Language of document : ECLI:EU:F:2015:152

JUDGMENT OF THE EUROPEAN UNION CIVIL SERVICE TRIBUNAL
(Second Chamber)

16 December 2015

Case F‑135/14

DE

v

European Medicines Agency (EMA)

(Civil service — EMA staff — Placement on ‘non-active status’ — Act adversely affecting an official or staff member — Right to be heard — Infringement)

Application:      under Article 270 TFEU, in which DE seeks, in essence, annulment of the decision of 31 January 2014 by which the European Medicines Agency (EMA) placed him on ‘non-active status’ from 1 February 2014 until the expiry of his temporary staff contract on 15 March 2014, and an order that the EMA pay compensation for the harm suffered.

Held:      The decision of 31 January 2014 by which the European Medicines Agency placed DE on ‘non-active status’ is annulled. The European Medicines Agency is ordered to pay DE the sum of EUR 10 000. The European Medicines Agency is ordered to bear its own costs and to pay the costs incurred by DE.

Summary

1.      Actions brought by officials — Act adversely affecting an official — Concept — Decision to place on ‘non-active status’ taken as a result of wrongful conduct — Included

(Staff Regulations, Art. 90(2), and Annex IX, Art. 23)

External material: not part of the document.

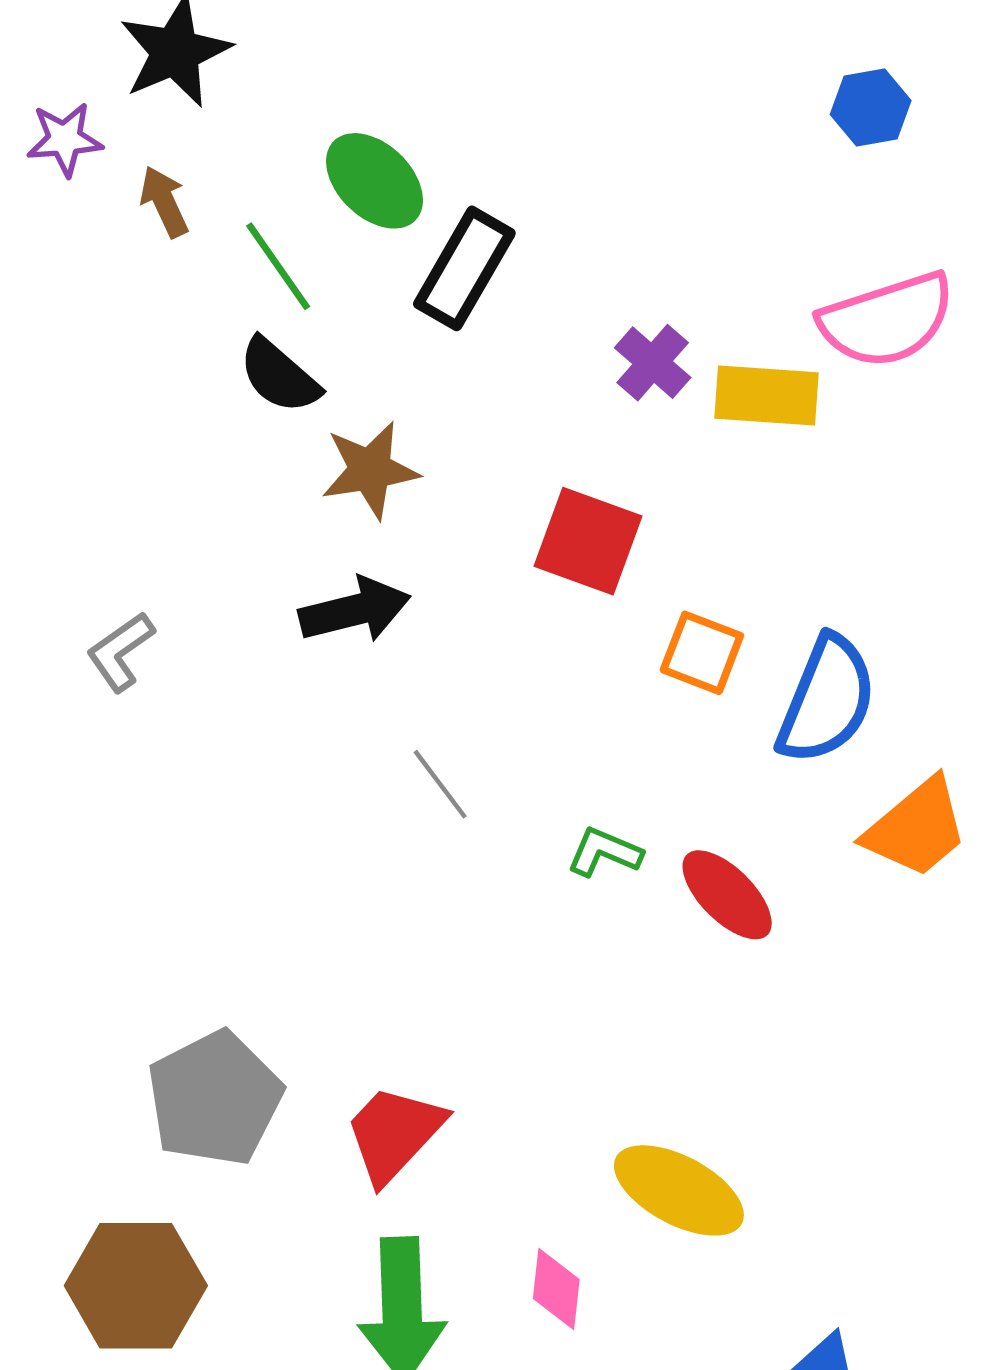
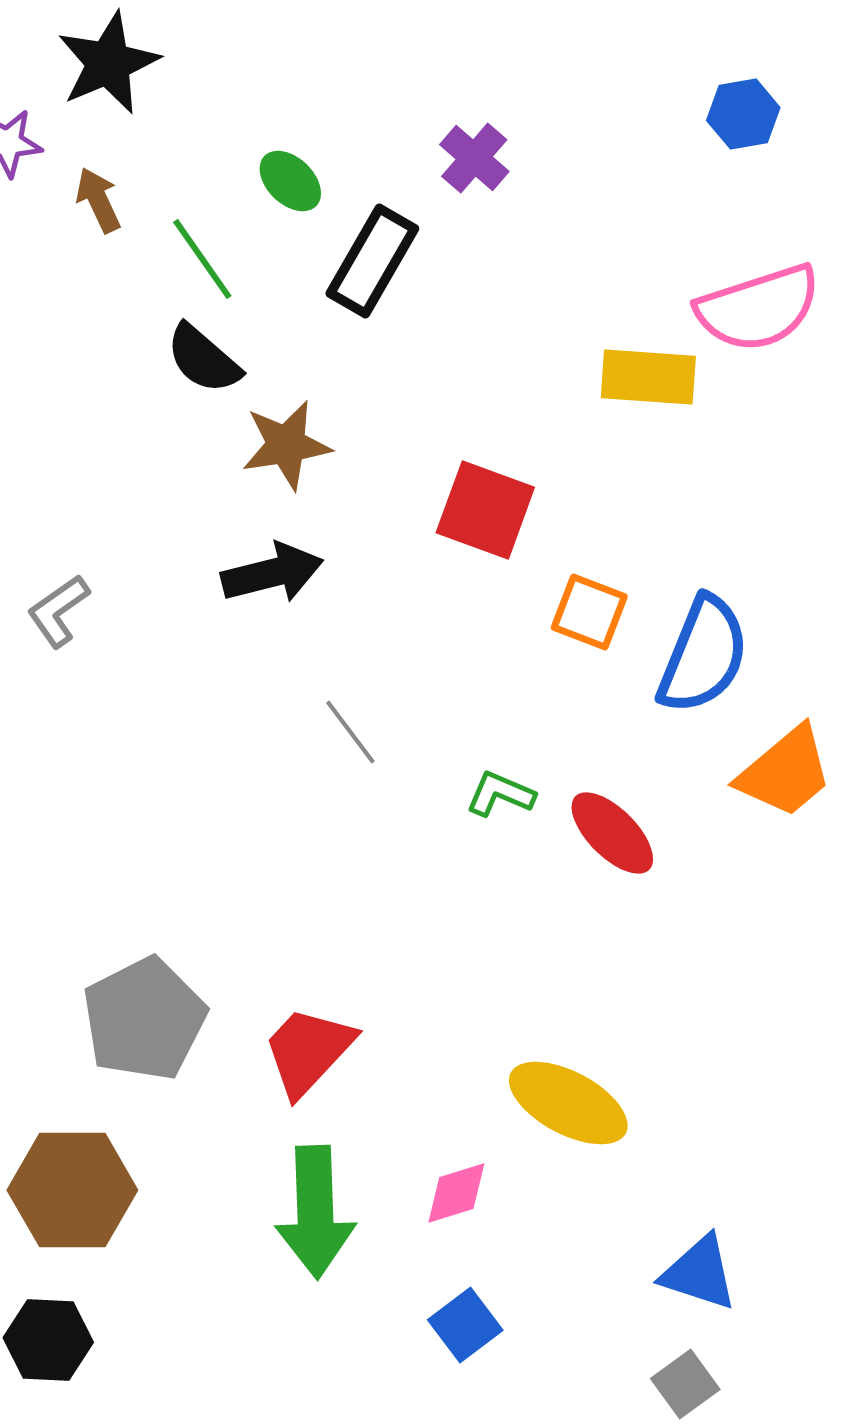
green ellipse: (374, 181) -> (290, 181), size x0.7
purple cross: (653, 363) -> (474, 158), moved
pink diamond: (556, 1289) -> (456, 1193), turned 66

2.      Officials — Disciplinary measures — Decision to place on ‘non-active status’ taken as a result of wrongful conduct — Absence of prior hearing of the staff member concerned — Infringement of the rights of the defence

(Charter of Fundamental Rights of the European Union, Art. 41(2)(a); Staff Regulations, Annex IX, Art. 23)

1.      For the purposes of Article 90(2) of the Staff Regulations, only those acts or measures having binding legal effects which are such as to affect a staff member’s interests by bringing about a distinct change in his legal position are acts adversely affecting a staff member.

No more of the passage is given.